'''

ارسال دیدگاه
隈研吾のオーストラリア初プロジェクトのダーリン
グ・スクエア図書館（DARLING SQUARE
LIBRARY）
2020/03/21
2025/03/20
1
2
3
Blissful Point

'''

WHAT IS EXPECTED — Repeat the data precisely, line by line.

EXERCISE RESULT —
ارسال دیدگاه
隈研吾のオーストラリア初プロジェクトのダーリン
グ・スクエア図書館（DARLING SQUARE
LIBRARY）
2020/03/21
2025/03/20
1
2
3
Blissful Point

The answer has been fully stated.